I am off to Nigeria in a few weeks' time on a University mission. We had been asked to help develop nurse education for Nigerian nurses. I was given a list of things that I was required to do and had to tick the boxes as each requirement was completed. One of these was to get a Yellow Fever vaccination and Certificate in readiness for acquiring a visa. Google said I could only get the vaccination at a special travel clinic, but fortunately there was one not far from where I lived.
I rang up and made an appointment for 08.00 and turned up on day 10 minutes early.
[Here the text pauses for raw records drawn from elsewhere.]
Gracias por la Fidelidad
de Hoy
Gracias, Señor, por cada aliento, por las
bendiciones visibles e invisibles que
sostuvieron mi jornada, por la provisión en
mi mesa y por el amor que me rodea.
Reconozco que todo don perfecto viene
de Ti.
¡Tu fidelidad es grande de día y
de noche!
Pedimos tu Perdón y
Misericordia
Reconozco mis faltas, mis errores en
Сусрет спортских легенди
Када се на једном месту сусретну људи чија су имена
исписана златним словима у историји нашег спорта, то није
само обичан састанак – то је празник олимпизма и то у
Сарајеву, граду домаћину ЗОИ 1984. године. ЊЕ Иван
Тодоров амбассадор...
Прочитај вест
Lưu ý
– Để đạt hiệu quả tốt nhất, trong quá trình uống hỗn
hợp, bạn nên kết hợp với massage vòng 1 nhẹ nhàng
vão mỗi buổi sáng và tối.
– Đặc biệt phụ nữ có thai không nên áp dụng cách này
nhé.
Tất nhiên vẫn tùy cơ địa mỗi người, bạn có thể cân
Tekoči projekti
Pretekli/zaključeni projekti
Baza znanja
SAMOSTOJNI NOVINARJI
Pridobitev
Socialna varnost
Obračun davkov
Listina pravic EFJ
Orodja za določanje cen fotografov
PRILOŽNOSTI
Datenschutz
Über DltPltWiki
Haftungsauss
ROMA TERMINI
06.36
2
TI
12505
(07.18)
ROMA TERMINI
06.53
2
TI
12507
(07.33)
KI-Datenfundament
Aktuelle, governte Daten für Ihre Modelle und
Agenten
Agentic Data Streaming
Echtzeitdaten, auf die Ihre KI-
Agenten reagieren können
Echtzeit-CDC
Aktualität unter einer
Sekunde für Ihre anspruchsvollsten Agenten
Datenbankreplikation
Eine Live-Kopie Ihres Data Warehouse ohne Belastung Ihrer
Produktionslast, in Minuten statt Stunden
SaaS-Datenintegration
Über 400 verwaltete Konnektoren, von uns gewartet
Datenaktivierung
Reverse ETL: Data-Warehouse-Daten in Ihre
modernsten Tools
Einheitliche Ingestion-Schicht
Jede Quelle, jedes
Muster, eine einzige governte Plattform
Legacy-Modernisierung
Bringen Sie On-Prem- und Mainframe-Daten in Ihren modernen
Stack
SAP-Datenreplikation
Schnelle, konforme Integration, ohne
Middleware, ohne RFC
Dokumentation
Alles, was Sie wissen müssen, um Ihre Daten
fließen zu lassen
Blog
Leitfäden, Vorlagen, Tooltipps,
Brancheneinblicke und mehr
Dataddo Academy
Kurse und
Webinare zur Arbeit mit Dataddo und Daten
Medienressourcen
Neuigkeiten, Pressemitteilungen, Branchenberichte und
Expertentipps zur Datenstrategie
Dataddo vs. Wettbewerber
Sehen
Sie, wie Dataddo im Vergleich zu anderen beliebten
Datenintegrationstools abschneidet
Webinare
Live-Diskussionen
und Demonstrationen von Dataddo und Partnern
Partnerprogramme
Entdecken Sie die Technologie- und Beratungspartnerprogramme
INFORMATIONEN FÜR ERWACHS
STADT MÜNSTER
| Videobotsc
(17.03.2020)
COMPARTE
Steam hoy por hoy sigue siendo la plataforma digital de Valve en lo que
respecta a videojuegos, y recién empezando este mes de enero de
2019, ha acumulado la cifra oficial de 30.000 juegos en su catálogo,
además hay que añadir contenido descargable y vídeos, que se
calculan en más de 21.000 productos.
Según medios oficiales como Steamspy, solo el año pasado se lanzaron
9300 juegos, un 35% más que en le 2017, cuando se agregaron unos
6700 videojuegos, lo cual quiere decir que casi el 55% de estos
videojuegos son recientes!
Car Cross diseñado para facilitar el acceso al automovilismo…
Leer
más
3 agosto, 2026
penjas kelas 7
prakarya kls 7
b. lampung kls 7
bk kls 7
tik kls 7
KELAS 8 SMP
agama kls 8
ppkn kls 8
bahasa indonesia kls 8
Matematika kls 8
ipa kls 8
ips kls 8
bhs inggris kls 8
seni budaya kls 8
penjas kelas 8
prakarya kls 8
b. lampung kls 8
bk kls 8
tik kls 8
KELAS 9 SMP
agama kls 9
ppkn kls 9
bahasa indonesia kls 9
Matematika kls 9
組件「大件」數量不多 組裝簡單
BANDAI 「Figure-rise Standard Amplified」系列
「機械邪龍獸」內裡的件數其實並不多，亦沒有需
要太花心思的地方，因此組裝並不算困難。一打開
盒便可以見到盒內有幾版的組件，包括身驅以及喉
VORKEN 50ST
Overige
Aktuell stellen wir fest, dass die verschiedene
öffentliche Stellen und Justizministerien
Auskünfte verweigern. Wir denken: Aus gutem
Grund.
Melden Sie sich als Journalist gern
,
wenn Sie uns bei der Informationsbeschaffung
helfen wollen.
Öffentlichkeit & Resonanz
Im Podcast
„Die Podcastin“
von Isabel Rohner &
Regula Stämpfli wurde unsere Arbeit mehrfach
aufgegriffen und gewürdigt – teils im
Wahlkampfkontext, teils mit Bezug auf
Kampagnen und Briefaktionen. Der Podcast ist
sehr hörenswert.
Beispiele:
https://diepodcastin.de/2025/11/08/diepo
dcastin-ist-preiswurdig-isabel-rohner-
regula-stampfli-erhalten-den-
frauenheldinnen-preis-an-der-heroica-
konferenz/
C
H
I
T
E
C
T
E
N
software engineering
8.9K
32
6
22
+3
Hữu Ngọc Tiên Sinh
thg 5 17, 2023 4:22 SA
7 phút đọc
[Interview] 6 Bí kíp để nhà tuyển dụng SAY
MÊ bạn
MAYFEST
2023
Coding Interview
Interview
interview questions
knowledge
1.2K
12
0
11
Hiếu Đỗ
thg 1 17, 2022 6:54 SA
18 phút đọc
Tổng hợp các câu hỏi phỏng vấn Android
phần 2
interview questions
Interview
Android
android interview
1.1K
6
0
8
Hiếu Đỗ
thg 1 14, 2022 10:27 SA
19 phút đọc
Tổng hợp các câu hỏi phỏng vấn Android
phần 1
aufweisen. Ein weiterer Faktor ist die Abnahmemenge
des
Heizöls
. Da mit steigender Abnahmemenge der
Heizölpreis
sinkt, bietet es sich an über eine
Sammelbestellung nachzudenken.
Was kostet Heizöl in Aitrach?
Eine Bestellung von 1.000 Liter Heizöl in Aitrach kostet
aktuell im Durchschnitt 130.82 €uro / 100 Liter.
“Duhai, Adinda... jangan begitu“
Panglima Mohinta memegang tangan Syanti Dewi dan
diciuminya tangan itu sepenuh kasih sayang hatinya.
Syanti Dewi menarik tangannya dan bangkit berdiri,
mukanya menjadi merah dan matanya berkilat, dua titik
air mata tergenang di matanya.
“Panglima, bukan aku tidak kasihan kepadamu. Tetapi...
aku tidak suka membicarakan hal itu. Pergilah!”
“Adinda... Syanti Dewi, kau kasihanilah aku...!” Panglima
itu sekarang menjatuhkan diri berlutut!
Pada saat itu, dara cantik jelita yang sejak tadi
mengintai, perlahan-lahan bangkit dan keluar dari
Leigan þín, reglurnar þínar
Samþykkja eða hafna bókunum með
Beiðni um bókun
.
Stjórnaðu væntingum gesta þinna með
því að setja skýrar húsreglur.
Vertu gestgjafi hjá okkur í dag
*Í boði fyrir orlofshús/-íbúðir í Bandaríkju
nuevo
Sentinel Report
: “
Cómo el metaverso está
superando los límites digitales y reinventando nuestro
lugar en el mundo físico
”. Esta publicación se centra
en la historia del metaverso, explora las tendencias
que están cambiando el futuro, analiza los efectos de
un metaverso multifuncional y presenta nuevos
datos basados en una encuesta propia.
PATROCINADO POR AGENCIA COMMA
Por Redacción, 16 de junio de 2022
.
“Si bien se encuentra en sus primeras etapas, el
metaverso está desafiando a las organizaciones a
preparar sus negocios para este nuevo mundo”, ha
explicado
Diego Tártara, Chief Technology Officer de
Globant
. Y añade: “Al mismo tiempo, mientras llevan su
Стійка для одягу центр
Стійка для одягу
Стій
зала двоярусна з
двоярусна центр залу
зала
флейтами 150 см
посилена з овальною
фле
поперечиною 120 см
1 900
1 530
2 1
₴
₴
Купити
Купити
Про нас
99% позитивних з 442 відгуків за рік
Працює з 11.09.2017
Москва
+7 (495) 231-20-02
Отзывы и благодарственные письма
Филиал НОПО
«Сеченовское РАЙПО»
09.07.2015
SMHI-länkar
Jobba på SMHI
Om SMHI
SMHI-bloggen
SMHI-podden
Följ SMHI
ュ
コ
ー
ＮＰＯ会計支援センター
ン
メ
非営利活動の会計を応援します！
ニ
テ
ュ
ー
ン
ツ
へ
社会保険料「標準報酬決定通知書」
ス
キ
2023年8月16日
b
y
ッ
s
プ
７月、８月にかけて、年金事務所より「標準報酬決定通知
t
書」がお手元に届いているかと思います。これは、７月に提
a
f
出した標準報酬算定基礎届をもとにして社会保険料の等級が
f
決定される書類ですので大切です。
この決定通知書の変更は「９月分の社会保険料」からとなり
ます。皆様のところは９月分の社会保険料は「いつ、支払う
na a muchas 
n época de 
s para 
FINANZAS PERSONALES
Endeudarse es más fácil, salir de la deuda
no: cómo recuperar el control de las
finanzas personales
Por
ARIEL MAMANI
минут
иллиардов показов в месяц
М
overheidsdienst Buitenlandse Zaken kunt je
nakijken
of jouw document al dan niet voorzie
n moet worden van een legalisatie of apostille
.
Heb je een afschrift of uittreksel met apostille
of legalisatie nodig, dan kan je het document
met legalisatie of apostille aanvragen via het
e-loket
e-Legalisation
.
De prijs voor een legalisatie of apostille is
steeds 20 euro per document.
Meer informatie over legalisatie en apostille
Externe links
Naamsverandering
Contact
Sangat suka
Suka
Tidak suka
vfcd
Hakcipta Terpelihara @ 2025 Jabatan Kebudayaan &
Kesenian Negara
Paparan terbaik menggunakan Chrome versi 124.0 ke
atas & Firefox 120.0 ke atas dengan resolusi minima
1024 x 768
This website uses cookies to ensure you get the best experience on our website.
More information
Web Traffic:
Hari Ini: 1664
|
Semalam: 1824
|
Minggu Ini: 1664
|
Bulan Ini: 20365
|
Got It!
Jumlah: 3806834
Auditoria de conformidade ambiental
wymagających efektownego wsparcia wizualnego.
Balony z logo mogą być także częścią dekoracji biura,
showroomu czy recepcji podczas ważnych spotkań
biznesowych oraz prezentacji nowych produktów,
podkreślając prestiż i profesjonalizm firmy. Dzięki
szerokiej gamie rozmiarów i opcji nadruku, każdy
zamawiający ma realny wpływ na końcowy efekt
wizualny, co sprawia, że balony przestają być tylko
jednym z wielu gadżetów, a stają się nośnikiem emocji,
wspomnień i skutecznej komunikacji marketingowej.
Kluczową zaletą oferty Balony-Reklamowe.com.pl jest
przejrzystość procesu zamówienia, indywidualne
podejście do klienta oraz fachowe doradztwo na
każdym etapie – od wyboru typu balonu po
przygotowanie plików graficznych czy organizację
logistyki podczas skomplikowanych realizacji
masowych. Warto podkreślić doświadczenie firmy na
I enjoyed a lovely early morning conversation with a wonderful pharmacy assistant who told me she had been preparing and filling prescriptions since 07.30. 08.00 came and went and there was still only me and the pharmacy assistant in the room. 08.10 appeared on the clock and finally the reception blinds went up and I was asked 'what I wanted'. I politely pointed to the clock, now showing 08.15 and said 'I had a 08.00 appointment for a Yellow Fever vaccination'.
After giving her my name she looked on her computer, which apparently said No, and she said 'I didn't have a 08.00 appointment'. It was a moot point really as the clock now stood at 08.18. After another few minutes of looking a scrap of paper was found with my name and details on it which appeared to confirm I did have an appointment and I was ushered into the treatment room to meet Sister Sandy. Her clock said 08.25. 'I'm off to Nigeria shortly and I am here for a 08.00 appointment to have a Yellow Fever vaccination' I said.
'Well fill in this form while I look up whether visitors to Nigeria require a Yellow Fever vaccination or not' Sister Sandy said. I was handed a form that asked for my temporary address and my permanent address. Now I don’t have a temporary address so used my office number and the name of the University building instead which seemed to satisfy Sister Sandy. At 08.32 she told me I didn't need a Yellow Fever vaccination to visit Nigeria. Now I am not someone who easily becomes exasperated but this was the second time in as many minutes a computer had said No.
I told sister Sandy that 'I had an instruction from my University that says get a Yellow Fever vaccination, I don’t want to end up at a border having goodness knows what pumped into my arm and being charged £500 for the privilege - so let’s do a deal'. Using my most persuasive voice I said, 'I will give you the £60 and you just give me the vaccination and we can all go our separate ways happy'. Glaring at me in silence she gave me the vaccination and at 08.40 I left her treatment room and went to pay for it.
The receptionist said she would prefer it if 'I paid by card', but when she tried to connect, for the third time that morning a computer said No. So I paid by cash, got the certificate stamped and at 08.55 finally left the surgery. Being a man, I hadn't looked at the instructions for Yellow Fever vaccination before having it done and it was only after spending 24 hours feeling nauseas, enduring a pounding headache, aching limbs and also generally biting everyone’s head off, that I went n-line and discovered these were fairly common side effects.
Much to my horror I also discovered that 4 in every 1 million vaccination doses given results in a neurological condition known as yellow fever vaccine-associated neurological disease (YEL-AND), a particularly nasty disease. The risk for those who are 60 years or over is much higher, 1 in every 50,000 people. This represents the highest risk of any vaccine currently in use. But I wasn't going back to see Sister Sandy to discuss this.
Thankfully, as I write this, some 78 hours after having the vaccination, I am feeling much better. Apologies to anyone whose head I might have bitten off since the middle of last week. Normal service is resumed.